Cuando llegó a la altura de la boca, Alicia Montesinos

reaccionó e intentó chillar, pero una nueva bocanada

de agua inundó su garganta. Intentó quitarse la chaqueta.

Sin embargo, una dulce sensación caliente la distrajo.

Era su propia sangre.

No sintió miedo, el golpe la había dejado tan aturdida

que dudaba de su propia situación. Intentó nadar,

pero el corte en el hombro, producido por las hélices de

la motora, era tan profundo que no podía moverlo. Sintió

que perdía sensibilidad en las manos. Apenas podía

chapotear en círculos con uno de sus brazos.

La popa de la motora era un lejano punto blanco. Su

cuerpo se hundió en la noche sin testigos, desapareciendo

con la misma sencillez con que había vivido. Ajena a

los avatares del mundo.

La luna empezó a asomar, intentando con su luz solidarizarse

con ella y lanzar algo de claridad a la escena.

Pero llegó tarde.

Cuarenta y ocho horas después encontraron el cadáver.

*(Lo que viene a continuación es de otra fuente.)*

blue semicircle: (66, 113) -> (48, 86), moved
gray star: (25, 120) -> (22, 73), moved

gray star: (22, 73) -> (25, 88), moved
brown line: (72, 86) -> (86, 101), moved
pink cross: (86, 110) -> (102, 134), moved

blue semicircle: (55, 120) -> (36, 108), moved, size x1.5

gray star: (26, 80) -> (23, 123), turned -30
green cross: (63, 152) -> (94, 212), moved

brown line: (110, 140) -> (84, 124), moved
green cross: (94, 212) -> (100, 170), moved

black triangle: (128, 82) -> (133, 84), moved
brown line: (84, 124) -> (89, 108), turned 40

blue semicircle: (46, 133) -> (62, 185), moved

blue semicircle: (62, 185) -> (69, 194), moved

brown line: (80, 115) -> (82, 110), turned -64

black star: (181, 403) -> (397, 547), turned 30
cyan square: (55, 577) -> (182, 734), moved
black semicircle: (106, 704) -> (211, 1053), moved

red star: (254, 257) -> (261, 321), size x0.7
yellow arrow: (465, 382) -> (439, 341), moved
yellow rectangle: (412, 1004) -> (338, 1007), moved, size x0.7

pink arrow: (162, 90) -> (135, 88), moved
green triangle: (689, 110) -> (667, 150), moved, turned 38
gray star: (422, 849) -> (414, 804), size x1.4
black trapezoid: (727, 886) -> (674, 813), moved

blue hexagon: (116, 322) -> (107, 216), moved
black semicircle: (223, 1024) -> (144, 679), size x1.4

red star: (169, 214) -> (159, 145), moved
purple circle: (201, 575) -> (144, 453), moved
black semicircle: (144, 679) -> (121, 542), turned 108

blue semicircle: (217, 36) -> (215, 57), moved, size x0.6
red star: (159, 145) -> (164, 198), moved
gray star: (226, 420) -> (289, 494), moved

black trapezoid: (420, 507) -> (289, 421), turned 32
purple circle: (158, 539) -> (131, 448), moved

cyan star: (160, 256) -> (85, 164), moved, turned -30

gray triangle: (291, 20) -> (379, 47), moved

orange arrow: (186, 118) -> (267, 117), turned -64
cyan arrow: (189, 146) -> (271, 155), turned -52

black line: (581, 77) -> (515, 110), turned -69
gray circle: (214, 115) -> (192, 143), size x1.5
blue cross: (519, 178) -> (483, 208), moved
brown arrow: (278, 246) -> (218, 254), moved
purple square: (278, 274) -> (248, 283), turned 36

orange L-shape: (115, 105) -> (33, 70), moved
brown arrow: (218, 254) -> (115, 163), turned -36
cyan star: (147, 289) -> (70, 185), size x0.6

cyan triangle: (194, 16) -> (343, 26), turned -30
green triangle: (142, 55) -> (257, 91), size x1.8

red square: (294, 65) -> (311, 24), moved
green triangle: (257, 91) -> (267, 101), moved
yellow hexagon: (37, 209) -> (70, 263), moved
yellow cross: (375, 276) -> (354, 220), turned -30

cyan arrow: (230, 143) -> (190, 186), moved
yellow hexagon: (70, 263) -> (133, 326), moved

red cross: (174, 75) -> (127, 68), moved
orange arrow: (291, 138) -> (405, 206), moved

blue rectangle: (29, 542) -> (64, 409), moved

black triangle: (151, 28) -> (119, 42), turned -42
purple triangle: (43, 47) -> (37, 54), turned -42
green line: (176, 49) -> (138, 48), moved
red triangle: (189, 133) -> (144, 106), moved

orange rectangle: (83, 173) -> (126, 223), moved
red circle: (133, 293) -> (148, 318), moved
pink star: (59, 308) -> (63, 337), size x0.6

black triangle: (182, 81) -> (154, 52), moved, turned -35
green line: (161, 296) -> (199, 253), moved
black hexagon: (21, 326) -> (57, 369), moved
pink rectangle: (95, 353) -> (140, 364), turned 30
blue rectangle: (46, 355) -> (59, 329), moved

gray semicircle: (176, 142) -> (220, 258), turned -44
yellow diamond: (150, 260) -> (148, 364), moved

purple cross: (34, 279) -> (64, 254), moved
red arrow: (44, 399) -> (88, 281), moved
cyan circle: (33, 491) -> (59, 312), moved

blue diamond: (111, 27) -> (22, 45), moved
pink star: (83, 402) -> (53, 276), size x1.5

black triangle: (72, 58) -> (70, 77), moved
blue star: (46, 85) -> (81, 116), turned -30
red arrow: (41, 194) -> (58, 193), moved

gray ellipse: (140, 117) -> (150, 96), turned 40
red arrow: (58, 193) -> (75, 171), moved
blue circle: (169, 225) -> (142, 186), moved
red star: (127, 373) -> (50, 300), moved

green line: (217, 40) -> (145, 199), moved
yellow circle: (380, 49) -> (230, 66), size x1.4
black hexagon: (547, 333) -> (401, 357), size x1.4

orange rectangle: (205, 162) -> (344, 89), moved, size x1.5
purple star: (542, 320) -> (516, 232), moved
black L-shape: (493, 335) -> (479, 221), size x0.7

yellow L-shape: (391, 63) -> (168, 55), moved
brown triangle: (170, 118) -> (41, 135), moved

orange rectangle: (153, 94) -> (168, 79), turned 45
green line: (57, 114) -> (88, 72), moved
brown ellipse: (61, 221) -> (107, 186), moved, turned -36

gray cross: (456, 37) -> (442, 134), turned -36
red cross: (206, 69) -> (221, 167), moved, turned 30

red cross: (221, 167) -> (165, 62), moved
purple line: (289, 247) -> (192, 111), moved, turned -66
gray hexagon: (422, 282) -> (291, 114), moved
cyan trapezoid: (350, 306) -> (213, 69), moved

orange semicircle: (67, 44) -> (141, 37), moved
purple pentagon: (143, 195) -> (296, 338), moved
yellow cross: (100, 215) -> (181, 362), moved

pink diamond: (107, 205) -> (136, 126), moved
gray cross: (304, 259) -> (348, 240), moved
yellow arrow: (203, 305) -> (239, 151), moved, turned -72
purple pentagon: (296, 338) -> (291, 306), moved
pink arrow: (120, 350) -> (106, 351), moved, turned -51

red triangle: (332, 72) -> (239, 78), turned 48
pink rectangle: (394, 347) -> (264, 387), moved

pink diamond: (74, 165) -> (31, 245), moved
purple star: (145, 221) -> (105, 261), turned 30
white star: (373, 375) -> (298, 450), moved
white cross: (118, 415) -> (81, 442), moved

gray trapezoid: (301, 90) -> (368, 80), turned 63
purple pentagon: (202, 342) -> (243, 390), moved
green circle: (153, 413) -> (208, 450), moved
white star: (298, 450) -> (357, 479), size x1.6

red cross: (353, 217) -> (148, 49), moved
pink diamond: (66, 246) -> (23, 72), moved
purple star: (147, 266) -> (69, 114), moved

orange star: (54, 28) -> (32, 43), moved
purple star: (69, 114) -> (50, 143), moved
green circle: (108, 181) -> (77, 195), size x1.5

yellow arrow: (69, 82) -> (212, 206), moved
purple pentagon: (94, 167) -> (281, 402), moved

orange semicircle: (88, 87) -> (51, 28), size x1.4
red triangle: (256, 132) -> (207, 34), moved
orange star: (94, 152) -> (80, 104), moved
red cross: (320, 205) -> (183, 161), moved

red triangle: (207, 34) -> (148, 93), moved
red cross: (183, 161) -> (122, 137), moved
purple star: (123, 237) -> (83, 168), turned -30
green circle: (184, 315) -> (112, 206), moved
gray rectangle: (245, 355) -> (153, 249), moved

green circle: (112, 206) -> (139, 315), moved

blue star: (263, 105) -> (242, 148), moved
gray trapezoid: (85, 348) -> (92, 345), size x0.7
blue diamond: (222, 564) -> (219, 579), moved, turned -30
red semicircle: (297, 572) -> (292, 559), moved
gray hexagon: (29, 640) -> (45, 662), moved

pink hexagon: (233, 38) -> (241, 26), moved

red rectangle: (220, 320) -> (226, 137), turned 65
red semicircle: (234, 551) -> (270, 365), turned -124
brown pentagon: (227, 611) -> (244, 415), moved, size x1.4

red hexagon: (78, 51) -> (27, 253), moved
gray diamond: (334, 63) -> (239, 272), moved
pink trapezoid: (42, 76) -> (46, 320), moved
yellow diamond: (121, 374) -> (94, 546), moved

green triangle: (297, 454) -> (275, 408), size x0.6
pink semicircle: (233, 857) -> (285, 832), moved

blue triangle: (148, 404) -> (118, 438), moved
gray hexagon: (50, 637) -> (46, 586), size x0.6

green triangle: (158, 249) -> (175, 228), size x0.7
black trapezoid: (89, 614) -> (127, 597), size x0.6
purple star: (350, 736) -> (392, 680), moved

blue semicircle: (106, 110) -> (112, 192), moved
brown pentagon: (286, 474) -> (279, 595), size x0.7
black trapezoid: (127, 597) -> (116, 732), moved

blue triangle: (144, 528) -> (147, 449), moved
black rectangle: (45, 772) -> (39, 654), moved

Elena nunca se hubiera podido imaginar que el telediario

que se disponía a ver, acomodada en su sillón favorito,

sería el último de su vida. Sólo cinco minutos más y

dejaría de existir.

Mientras bajaba con cuidado las escaleras del primer

piso de la suntuosa casa donde vivía, se tocó el pelo, aún

húmedo después de la ducha. Se ajustó la bata, se sentó

frente al televisor, se colocó las gafas de ver de lejos que

se encontraban en la mesita y se arropó con los dos cojines

de plumas blancos y azules que tanto le gustaban.

Mientras encendía el gran aparato que presidía el salón

miró la hora. Eran las nueve menos cinco de la noche.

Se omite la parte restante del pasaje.